Le volanti della polizia erano ancora tutte lì, Parrish avrebbe portato avanti le ricerche fino allo stremo dei suoi uomini, su questo non avrebbe mai dubitato.
Stiles si addentrò nel folto della foresta, la notte era ormai calata ma a lui non importava.
Nel cuore della notte aveva affrontato demoni ben peggiori.
Puntò la torcia a terra, nella speranza di distinguere qualche traccia di Scott dalle tante orme lasciate dalla squadra di ricerca.
Il cuore gli batteva all'impazzata e solo allora si rese conto quanto restare chiuso in casa lo stava uccidendo lentamente. Per fortuna queste cose Malia le capiva sempre prima di lui.
Lì fuori almeno sapeva di contare qualcosa, di poter fare la differenza.
Capì di essere nella direzione sbagliata quando iniziò a udire un ronzare di voci. Si stava avvicinando alla squadra di ricerca, non a Scott. Allora allungò il passo, dirigendosi verso il folto del bosco, pregando che l'istinto lo portasse a ricongiungersi con il suo migliore amico.
D'improvviso un'immagine si focalizzò nella sua mente, senza che lui l'avesse richiamata nei propri pensieri: il Nemeton. Lo vide, come se lo avesse davanti ai propri occhi in quell'esatto istante. Vedeva il tronco mozzato e le radici possenti che lo circondavano tutt'attorno per poi scomparire dentro alla terra umida, raggiungendo chissà quale distanza... forse fino a raggiungere i confini della foresta stessa.
Il Nemeton poteva essere un buon punto di partenza, pensò. In fondo ancora ricordava come arrivarci ed era sicuramente meglio che girare sperando in un colpo di fortuna.
Si orientò con straordinaria facilità tra la coltre di alberi tutti uguali e, quando mancavano ormai non più di pochi metri, individuò in lontananza – tra i rami intrecciati – una luce calda e guizzante farsi avanti.
Il cuore di Stiles perse un battito, incredulo. Assottigliò lo sguardo e attese, ma quella luce non era affatto frutto della sua immaginazione. Sembrava danzare, allargarsi e rimpicciolire ad ogni suo passo, come fiamme di fuoco.
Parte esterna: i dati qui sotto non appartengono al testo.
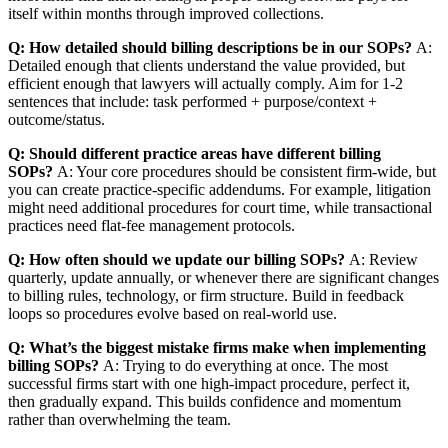
itself within months through improved collections.
Q: How detailed should billing descriptions be in our SOPs?
A:
Detailed enough that clients understand the value provided, but
efficient enough that lawyers will actually comply. Aim for 1-2
sentences that include: task performed + purpose/context +
outcome/status.
Q: Should different practice areas have different billing
SOPs?
A: Your core procedures should be consistent firm-wide, but
you can create practice-specific addendums. For example, litigation
might need additional procedures for court time, while transactional
practices need flat-fee management protocols.
Q: How often should we update our billing SOPs?
A: Review
quarterly, update annually, or whenever there are significant changes
to billing rules, technology, or firm structure. Build in feedback
loops so procedures evolve based on real-world use.
Q: What’s the biggest mistake firms make when implementing
billing SOPs?
A: Trying to do everything at once. The most
successful firms start with one high-impact procedure, perfect it,
then gradually expand. This builds confidence and momentum
rather than overwhelming the team.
Col cuore in gola accelerò il passo e in pochi secondi si ritrovò nella radura nel cui mezzo troneggiava il Nemeton.
Ma Stiles non era solo.
Seduto sul tronco mozzato un'altra figura attendeva, china, stringendo tra le braccia quello che sembrava un piccolo corpo privo di sensi.
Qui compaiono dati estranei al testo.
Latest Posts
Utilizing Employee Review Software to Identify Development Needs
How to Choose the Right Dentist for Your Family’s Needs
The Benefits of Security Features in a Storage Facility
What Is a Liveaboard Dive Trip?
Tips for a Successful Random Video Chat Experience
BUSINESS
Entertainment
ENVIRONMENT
Stiles lo riconobbe subito: era Jordan Parrish. Ma, allo stesso tempo, non era affatto lui.
I suoi vestiti avevano preso fuoco ed ora erano brandelli e cenere attorno a lui, la sua pelle bruciava, coperta di fiamme vive, e il suo volto era deformato e assente: il Mastino Infernale aveva preso il suo posto.
Ai confini della radura, tra i cespugli un'ombra nera fece capolino, ringhiando cupamente. Stiles lo poté scorgere, illuminato dal fuoco che divampava sul corpo di Parrish. Un grosso lupo, dal pelo folto e nero. Scott, pensò Stiles e, senza ragionare si mosse verso di lui. Ma non appena Stiles si mosse, Cerbero si alzò muovendosi verso la sua direzione. Eppure non era verso di lui che si stava dirigendo. In realtà Stiles era sicuro che neppure si fosse accorto della sua presenza.
Stiles lo fissò, il respiro sospeso. Il cuore sembrò ricominciare a battere solo quando riuscì a scorgere il volto di chi teneva tra le braccia. Non si era permesso di abbandonarsi alla speranza fino a quel momento, ma era proprio lui.
Il piccolo corpo che dondolava mollemente sulle braccia salde del Mastino Infernale era di Adam McCall.